The figures offer the latest evidence that shoppers held back on spending amid economic uncertainty in a season that accounts for as much as 40 percent of stores' annual revenue.

The National Retail Federation, the nation's largest retail industry group, said retail sales for November and December combined totaled $579.8 billion. December sales rose 2.1 percent, while November sales rose 3.9 percent, according to the federation's analysis of government data. The figures are being compared with the year-ago periods.

On Long Island, the picture was more glum than the national scenario. December sales tax collections for Nassau and Suffolk counties fell by 1.9 percent compared to the same month last year. For November and December combined, the region's sales tax collections, which include taxes on a wide range of purchases from clothing to gas and utilities, dropped 0.14 percent. The retail trade industry typically generates about 54 percent of the region's sales tax collections, according to an annual state report released in August 2012.
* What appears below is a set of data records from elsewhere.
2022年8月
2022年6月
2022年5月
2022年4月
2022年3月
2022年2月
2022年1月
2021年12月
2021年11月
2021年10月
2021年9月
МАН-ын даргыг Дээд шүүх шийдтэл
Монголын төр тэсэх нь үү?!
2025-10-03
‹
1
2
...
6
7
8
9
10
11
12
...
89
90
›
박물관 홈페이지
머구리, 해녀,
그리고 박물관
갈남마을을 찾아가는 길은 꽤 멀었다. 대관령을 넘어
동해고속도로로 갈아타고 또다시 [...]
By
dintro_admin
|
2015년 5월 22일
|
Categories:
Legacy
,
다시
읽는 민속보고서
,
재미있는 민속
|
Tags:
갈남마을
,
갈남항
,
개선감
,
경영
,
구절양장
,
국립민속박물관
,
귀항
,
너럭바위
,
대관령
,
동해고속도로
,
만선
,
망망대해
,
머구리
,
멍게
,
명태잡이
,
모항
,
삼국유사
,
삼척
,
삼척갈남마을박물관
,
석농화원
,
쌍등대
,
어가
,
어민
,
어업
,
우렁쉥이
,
Many LI independent retailers selling traditional holiday gift items said their holiday sales fell below last year's figures, hurt by household budgets diminished by superstorm expenses, spirits dimmed by the Newtown shooting and "fiscal cliff" worries.

Nationally, the 2012 holiday figures marked the slowest sales growth since 2009, when sales rose 0.3 percent. Holiday sales rose 5.6 percent in 2011 and 5.5 percent in 2010, according to the retail federation.
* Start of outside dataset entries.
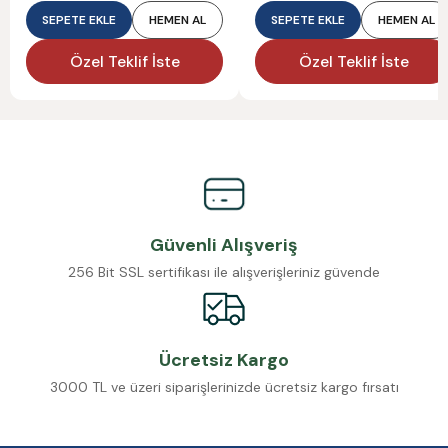
SEPETE EKLE
HEMEN AL
SEPETE EKLE
HEMEN AL
Özel Teklif İste
Özel Teklif İste
Güvenli Alışveriş
256 Bit SSL sertifikası ile alışverişleriniz güvende
Ücretsiz Kargo
3000 TL ve üzeri siparişlerinizde ücretsiz kargo fırsatı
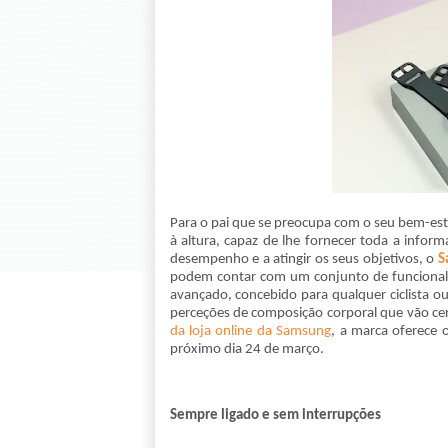
Para o pai que se preocupa com o seu bem-est
à altura, capaz de lhe fornecer toda a infor
desempenho e a atingir os seus objetivos, o
S
podem contar com um conjunto de funcionalida
avançado, concebido para qualquer ciclista o
perceções de composição corporal que vão ce
da loja online da Samsung
, a marca oferece 
próximo dia 24 de março.
Sempre ligado e sem interrupções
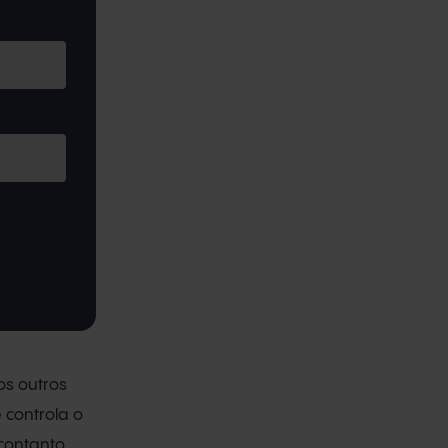
os outros
 controla o
contanto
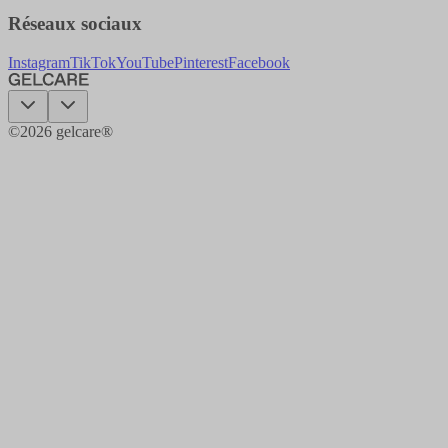
Réseaux sociaux
Instagram
TikTok
YouTube
Pinterest
Facebook
©
2026
gelcare®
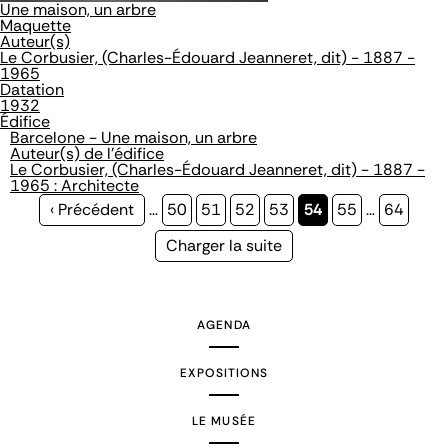
Une maison, un arbre
Maquette
Auteur(s)
Le Corbusier, (Charles-Édouard Jeanneret, dit) - 1887 -
1965
Datation
1932
Édifice
Barcelone - Une maison, un arbre
Auteur(s) de l'édifice
Le Corbusier, (Charles-Édouard Jeanneret, dit) - 1887 -
1965 : Architecte
Page
‹ Précédent
…
Page
50
Page
51
Page
52
Page
53
Page
54
Page
55
…
Page
64
précédente
courante
Page
Charger la suite
suivante
AGENDA
EXPOSITIONS
LE MUSÉE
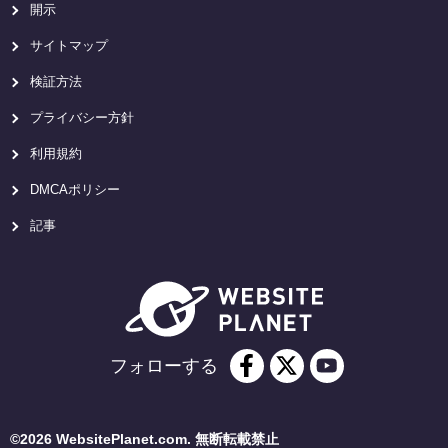
開示
サイトマップ
検証方法
プライバシー方針
利用規約
DMCAポリシー
記事
フォローする
©2026 WebsitePlanet.com. 無断転載禁止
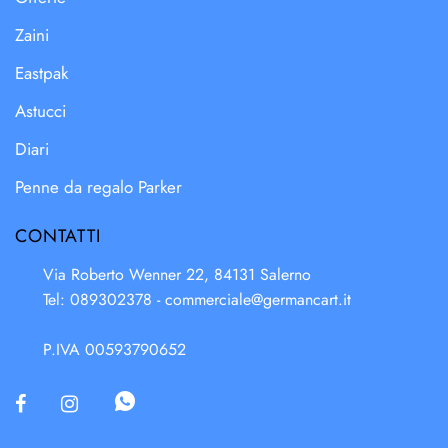
Zaini
Eastpak
Astucci
Diari
Penne da regalo Parker
CONTATTI
Via Roberto Wenner 22, 84131 Salerno
Tel: 089302378 -
commerciale@germancart.it
P.IVA 00593790652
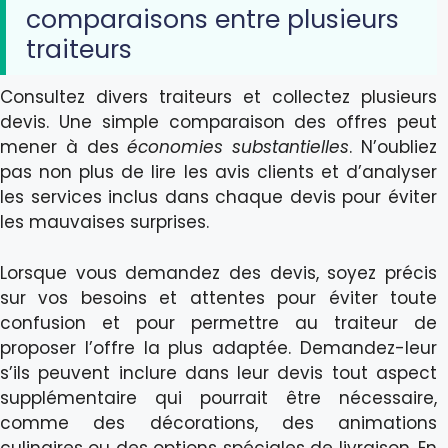
comparaisons entre plusieurs
traiteurs
Consultez divers traiteurs et collectez plusieurs
devis. Une simple comparaison des offres peut
mener à des
économies substantielles
. N’oubliez
pas non plus de lire les avis clients et d’analyser
les services inclus dans chaque devis pour éviter
les mauvaises surprises.
Lorsque vous demandez des devis, soyez précis
sur vos besoins et attentes pour éviter toute
confusion et pour permettre au traiteur de
proposer l’offre la plus adaptée. Demandez-leur
s’ils peuvent inclure dans leur devis tout aspect
supplémentaire qui pourrait être nécessaire,
comme des décorations, des animations
culinaires ou des options spéciales de livraison. En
For the first time, the federation counted online sales and sales from the auto parts and accessories business. But even nonstore sales, which includes online sales, were below expectations for the two-month period. They rose 11 percent, below the 12 percent that the industry projected.
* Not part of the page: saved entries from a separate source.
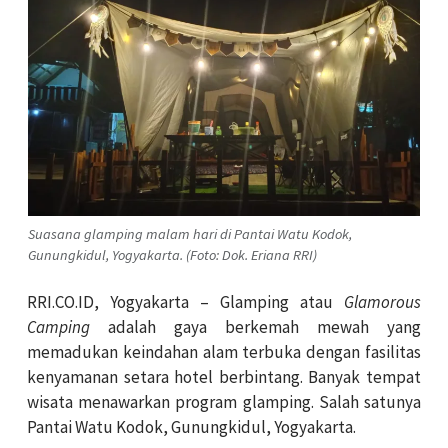
Suasana glamping malam hari di Pantai Watu Kodok,
Gunungkidul, Yogyakarta. (Foto: Dok. Eriana RRI)
RRI.CO.ID, Yogyakarta – Glamping atau
Glamorous
Camping
adalah gaya berkemah mewah yang
memadukan keindahan alam terbuka dengan fasilitas
kenyamanan setara hotel berbintang. Banyak tempat
wisata menawarkan program glamping. Salah satunya
Pantai Watu Kodok, Gunungkidul, Yogyakarta.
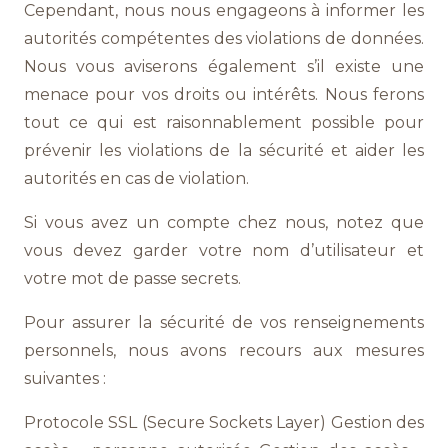
Cependant, nous nous engageons à informer les
autorités compétentes des violations de données.
Nous vous aviserons également s’il existe une
menace pour vos droits ou intérêts. Nous ferons
tout ce qui est raisonnablement possible pour
prévenir les violations de la sécurité et aider les
autorités en cas de violation.
Si vous avez un compte chez nous, notez que
vous devez garder votre nom d’utilisateur et
votre mot de passe secrets.
Pour assurer la sécurité de vos renseignements
personnels, nous avons recours aux mesures
suivantes :
Protocole SSL (Secure Sockets Layer) Gestion des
"For over six months we've been saying that the fiscal cliff and economic uncertainty could impact holiday sales," Matthew Shay, NRF president, said in a statement. "As the numbers show, these issues had a visible impact on consumer spending this holiday season."

The numbers were released as thousands of retail executives are gathering in New York this week for the annual federation's convention to share strategies for 2013 and offer insights into shoppers' mindset.

Retailers are being forced to reinvent themselves as shoppers increasingly shift to the Web and use their mobile devices to shop or do research. According to the federation, non-store sales accounted for 16 percent of holiday sales, up from 15 percent a year ago.